The first show of a season is generally important, but the first show after winning a Regional Tony Award is really important. It means everybody is paying closer attention to you now. Paper Mill Playhouse (winner of the 2016 Regional Tony Award) pulls out all the stops and delivers with The Producers, proving that they’re ready for the extra attention.
The Producers features beautiful show girls, tons of dancing, slapstick comedy, double entendres, inside jokes, and plenty of laughs from the dialogue and the songs itself. With a wonderful and creative design that offers at least a half dozen sets, Paper Mill’s production moves quickly from place to place -- sometimes looking surreal, sometimes reminscient of a live action cartoon -- but always intriguing and eye catching.

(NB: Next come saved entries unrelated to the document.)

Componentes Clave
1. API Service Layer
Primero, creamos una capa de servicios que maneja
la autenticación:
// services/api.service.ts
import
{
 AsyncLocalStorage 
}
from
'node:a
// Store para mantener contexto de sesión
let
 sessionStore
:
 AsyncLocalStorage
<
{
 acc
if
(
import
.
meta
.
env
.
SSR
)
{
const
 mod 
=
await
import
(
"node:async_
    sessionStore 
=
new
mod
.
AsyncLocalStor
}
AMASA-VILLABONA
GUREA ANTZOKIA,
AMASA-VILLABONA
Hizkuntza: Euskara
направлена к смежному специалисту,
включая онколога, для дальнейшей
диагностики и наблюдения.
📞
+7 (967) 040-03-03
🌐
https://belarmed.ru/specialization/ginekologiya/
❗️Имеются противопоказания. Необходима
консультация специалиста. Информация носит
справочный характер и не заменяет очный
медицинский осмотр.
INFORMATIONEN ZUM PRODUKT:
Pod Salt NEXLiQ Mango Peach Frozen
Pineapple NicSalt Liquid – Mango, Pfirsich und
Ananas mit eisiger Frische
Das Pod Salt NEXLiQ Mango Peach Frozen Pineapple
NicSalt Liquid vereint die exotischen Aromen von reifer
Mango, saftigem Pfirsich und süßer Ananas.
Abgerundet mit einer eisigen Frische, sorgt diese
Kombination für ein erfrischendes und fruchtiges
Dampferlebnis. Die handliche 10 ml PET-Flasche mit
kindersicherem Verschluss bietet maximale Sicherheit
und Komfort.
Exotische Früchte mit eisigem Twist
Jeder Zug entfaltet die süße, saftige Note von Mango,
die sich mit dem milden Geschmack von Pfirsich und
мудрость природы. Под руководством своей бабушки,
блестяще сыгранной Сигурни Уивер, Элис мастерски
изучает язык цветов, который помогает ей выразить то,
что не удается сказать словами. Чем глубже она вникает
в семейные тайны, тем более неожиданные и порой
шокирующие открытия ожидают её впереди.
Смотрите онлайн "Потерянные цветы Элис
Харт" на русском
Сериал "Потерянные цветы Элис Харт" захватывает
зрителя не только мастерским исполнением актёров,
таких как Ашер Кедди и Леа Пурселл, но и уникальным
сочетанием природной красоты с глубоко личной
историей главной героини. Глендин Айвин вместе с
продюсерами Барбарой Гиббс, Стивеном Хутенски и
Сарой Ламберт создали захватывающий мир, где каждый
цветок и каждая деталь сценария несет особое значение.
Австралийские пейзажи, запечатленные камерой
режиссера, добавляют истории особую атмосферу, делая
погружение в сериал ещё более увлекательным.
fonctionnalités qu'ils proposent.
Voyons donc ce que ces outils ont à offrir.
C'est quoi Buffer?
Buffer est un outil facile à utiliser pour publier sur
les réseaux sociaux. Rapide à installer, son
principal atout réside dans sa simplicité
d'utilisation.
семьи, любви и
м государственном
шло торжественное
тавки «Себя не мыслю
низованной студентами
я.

For the past few years, every production of The Producers outside of New York City likely had audience members thinking about Matthew Broderick and Nathan Lane in the show that dominated Broadway. With the recent passing of Gene Wilder, it’s likely audience members had him and the original Mel Brooks film on their mind during the show. I know I did. And I’m sure he would have enjoyed Paper Mill’s production.
The story begins after another failure by Max Bialystock (played by Michael Kostroff), a Broadway producer that is on a serious losing streak. He doesn’t understand why the hits no longer come for him. After all, he is a theatrical genius. Among his many creations was “theatre in the square — nobody had a good seat!”

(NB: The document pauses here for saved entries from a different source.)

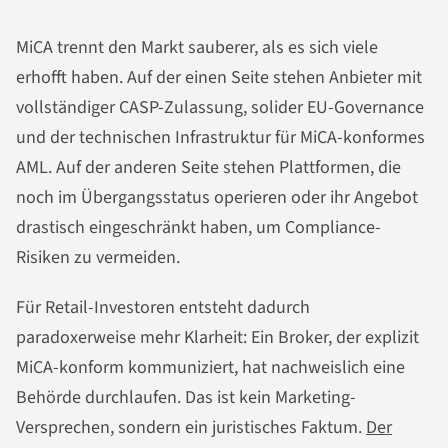
MiCA trennt den Markt sauberer, als es sich viele
erhofft haben. Auf der einen Seite stehen Anbieter mit
vollständiger CASP-Zulassung, solider EU-Governance
und der technischen Infrastruktur für MiCA-konformes
AML. Auf der anderen Seite stehen Plattformen, die
noch im Übergangsstatus operieren oder ihr Angebot
drastisch eingeschränkt haben, um Compliance-
Risiken zu vermeiden.
Für Retail-Investoren entsteht dadurch
paradoxerweise mehr Klarheit: Ein Broker, der explizit
MiCA-konform kommuniziert, hat nachweislich eine
Behörde durchlaufen. Das ist kein Marketing-
Versprechen, sondern ein juristisches Faktum.
Der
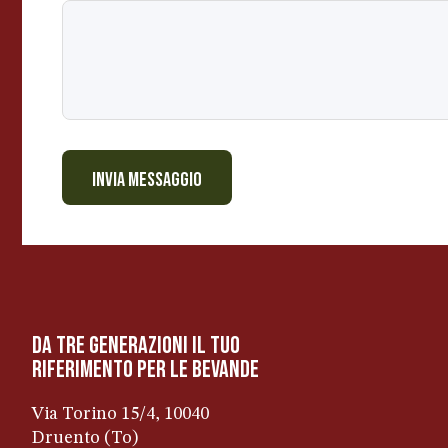
n
t
e
m
e
s
s
INVIA MESSAGGIO
a
g
g
i
o
da tre generazioni il tuo
riferimento per le bevanDe
Via Torino 15/4, 10040
Druento (To)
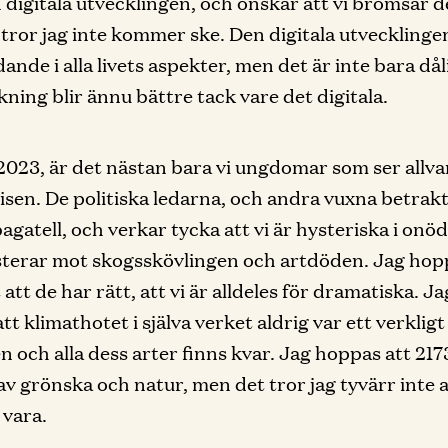
 digitala utvecklingen, och önskar att vi bromsar de
tror jag inte kommer ske. Den digitala utvecklinge
ande i alla livets aspekter, men det är inte bara dål
kning blir ännu bättre tack vare det digitala.
 2023, är det nästan bara vi ungdomar som ser allvar
isen. De politiska ledarna, och andra vuxna betrak
agatell, och verkar tycka att vi är hysteriska i onö
sterar mot skogsskövlingen och artdöden. Jag hop
 att de har rätt, att vi är alldeles för dramatiska. Ja
t klimathotet i själva verket aldrig var ett verkligt
en och alla dess arter finns kvar. Jag hoppas att 217
d av grönska och natur, men det tror jag tyvärr inte 
vara.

We move into his office where Leo Bloom (David Josefsberg), the accountant, appears. He’s a nervous guy - rather paranoid actually - who tugs at a tiny blue blanket when he’s scared. As he looks over Max’s books, he casually throws out the line that it looks like someone could actually make more money from a show that fails big time. Max wants to hear more.
“Let’s assume you are a dishonest man,” said Bloom.
“Assume away!” replies Bialystock with words that sounds like they're coming straight from Mel Brooks himself.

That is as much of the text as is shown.